__Work order__:
The output should be all lines of the entries below in which the word "insiste" occurs.

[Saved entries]
++++++++++

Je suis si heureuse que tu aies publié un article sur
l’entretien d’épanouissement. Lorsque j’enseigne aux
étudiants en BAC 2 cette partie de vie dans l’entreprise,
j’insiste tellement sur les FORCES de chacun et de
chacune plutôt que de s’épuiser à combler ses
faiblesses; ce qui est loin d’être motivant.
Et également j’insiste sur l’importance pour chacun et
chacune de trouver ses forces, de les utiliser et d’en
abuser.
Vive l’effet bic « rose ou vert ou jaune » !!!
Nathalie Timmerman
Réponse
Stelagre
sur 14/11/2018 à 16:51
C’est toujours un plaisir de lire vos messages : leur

++++++++++

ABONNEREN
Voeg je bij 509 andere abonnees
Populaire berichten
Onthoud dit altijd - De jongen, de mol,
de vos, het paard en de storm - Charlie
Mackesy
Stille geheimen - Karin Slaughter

++++++++++

__Solution to this problem__:
j’insiste tellement sur les FORCES de chacun et de
Et également j’insiste sur l’importance pour chacun et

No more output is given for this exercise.